I work 2nd/3rd shift so I tend to be awake in the early hours of the morning. Usually, if all goes well, my day ends watching a little "Morning Joe" on MSNBC, and a little "Squawk Box" on CNBC. So, last week, like normal, I was watching. The guests were John McCain on "Squawk Box", and Hermain Cain on "Morning Joe" respectively. I was getting a little tired, but I figured 'Hey, why not watch McCain slide further into irrelevance, and why not watch Herman Cain skirt tough questions about his loathed 9-9-9 plan?'. Quick aside here, am I the only one that thinks Hermain Cain has spent too much time peddling pizza? C'mon, 9-9-9? Doesnt that sound like the 5-5-5 deal Dominoes used to have? Even Grover Norquist and I agree when it comes to Cain's plan. It is ludicrous, unworkable, and unpassable. Good thing cain has no chance of winning. Whew! But lets move on past the ridiculing of Hermain Cain, even if it is the most fun Ive had all day.
So John McCain was on "Squawk Box", and he began spouting the ever popular line about repatriation of offshore dollars. The "esteemed" Senator rambled on and hit the predictable talking points:
1. There is money just sitting there offshore doing nothing.
2. This money would be better spent at home.
3. This money will create jobs.
4. This money will somehow spur a new fury of economic activity.
Now, anyone listening to McCain would think he had a very precise, logical point. Well, at least they would think that if they had done no investigation into past attempts at repatriation. I must admit, bringing home $1.2 trillion sounds great. Why wouldnt it?

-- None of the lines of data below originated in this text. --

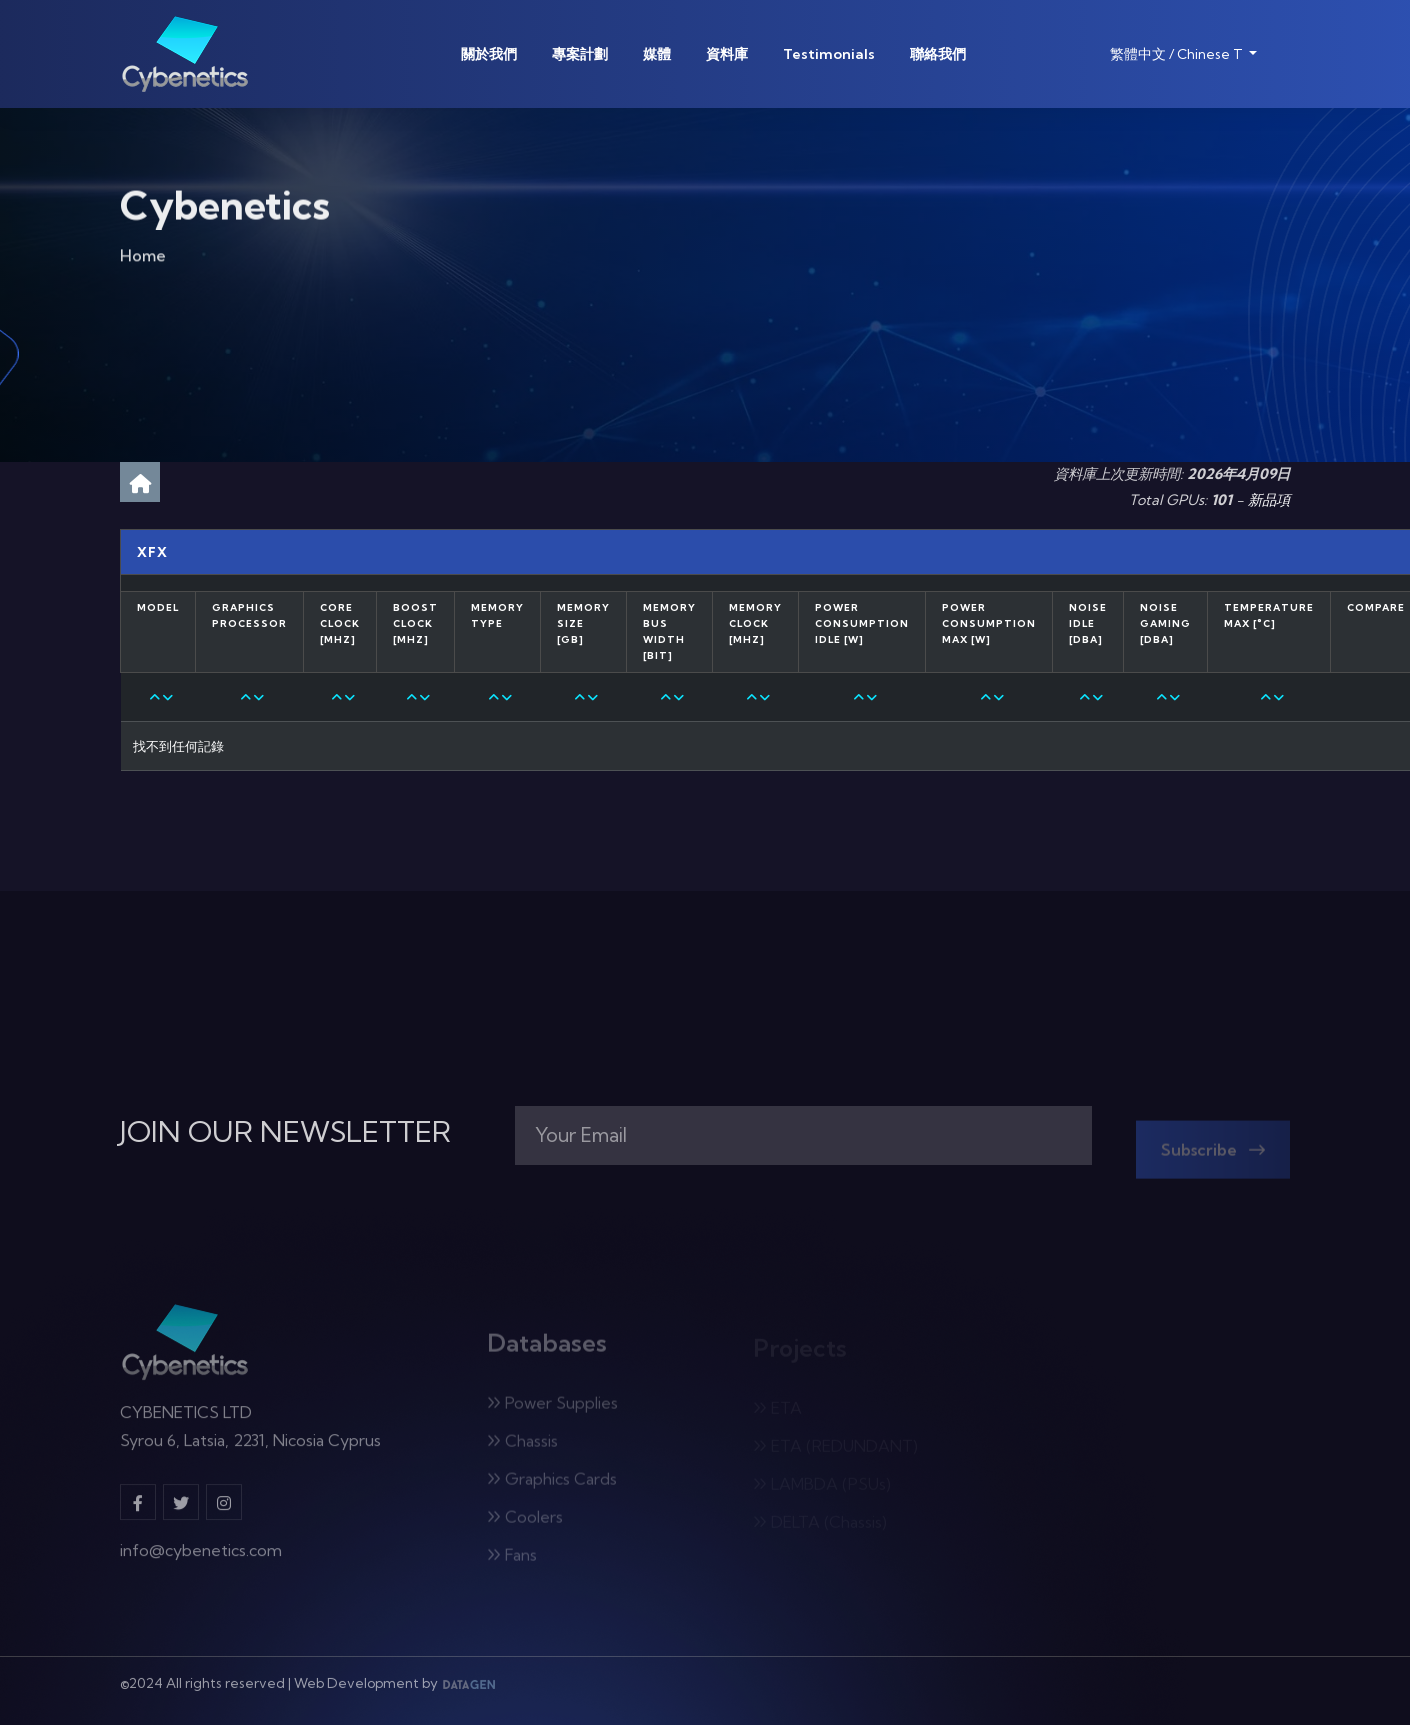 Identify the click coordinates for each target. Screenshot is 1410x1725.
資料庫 (727, 54)
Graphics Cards (552, 1485)
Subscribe (1213, 1156)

Idle money begins to be circulated, which could lead to jobs, etc. It makes sense on paper, but in practice it is clear that the true culture of business rears its ugly little head.
Last week, The Senate Subcommittee on Investigations released its report detailing the effects of the 2004 repatriation holiday. The report, titled "Repatriating Offshore Funds: 2004 Tax Windfall for Select Multinationals, explained what actually happened with repatriated funds versus what was expected. In a memo to Sen. Chuck Schumer, the title read: 2004 Repatriation A Failed Policy. In my opinion, the title of that memo hit the nail on the head.
Here is a link to the report
For those of you looking for a quick rundown, here goes:
-2004 America Jobs Creation Act dropped tax rate from 35% to 5.25% on cash assets stored offshore.
-$312 billion was repatriated. $3.3 billion in estimated taxes were avoided.
-"The American Jobs Creation Act essentially provided guidelines on four uses of repatriated funds: two – using funds for jobs and research and development -- were encouraged, while two others – using funds for executive compensation and stock buybacks -- were prohibited."
-"The evidence presented in this Majority Staff Report, however,
shows that, rather than producing new jobs or increasing research and development expenditures, the 2004 repatriation tax provision was followed by an increase in dollars spent on stock repurchases and executive compensation. In addition, the repatriation tax break created a competitive disadvantage for domestic businesses that chose not to engage in offshore operations or investments, and provided a windfall for multinationals in a few industries without benefitting the U.S. economy as a whole."
-The top 15 repatriating corporations brought home $150 billion (roughly 48%), but had a reduction of their combined workforce by nearly 21,000.
-A broader study of 840 repatriating corporations also showed no net gain in employment.
-Research and Development expenditures did not increase as exepected.
-Stock repurchases increased after repatriation. Remember, this was a prohibited activity. Buybacks increased by 16% in 2004-05, and 38% in 2005-06. Each dollar of repatriated cash generally meant somewhere between a 60 cent and 92 cent payout to stockholders.
-Executive compensation increased after repatriation. This was also a banned activity. Compensation at the top 15 repatriating corporations increased 27% in 2004-05, and 30% in 2005-06.
-Only a small amount of companies with strong overseas prescence benefitted.
-Most funds came from offshore tax havens.
-Since the 2004 repatriation, offshore tax shelters have seen a great increase in cash inflows.
My brief summary does not do the report justice, so if you do not have time to read it now, I would bookmark it or download it and read it when you have a chance.
I think little more has to be said. Repatriation has failed before. History repeats itself if we dont learn from our mistakes, and I think we can all agree that the 8 years of Bush economics were a mistake. Repatriation will kill jobs, not create them. Corporations already have $2 trillion in cash reserves. Apple has more cash on hand than the Government. They have the money to create jobs.
The time has come to close offshore tax havens and stop giving unfair advantages to corporations that spend a great deal of time trying to not play by the rules. Capitalism is great when it is executed properly. Creating these unfair advantages kills small business. It destroys "Main Street". And, In my opinion, its as un-American as it can get.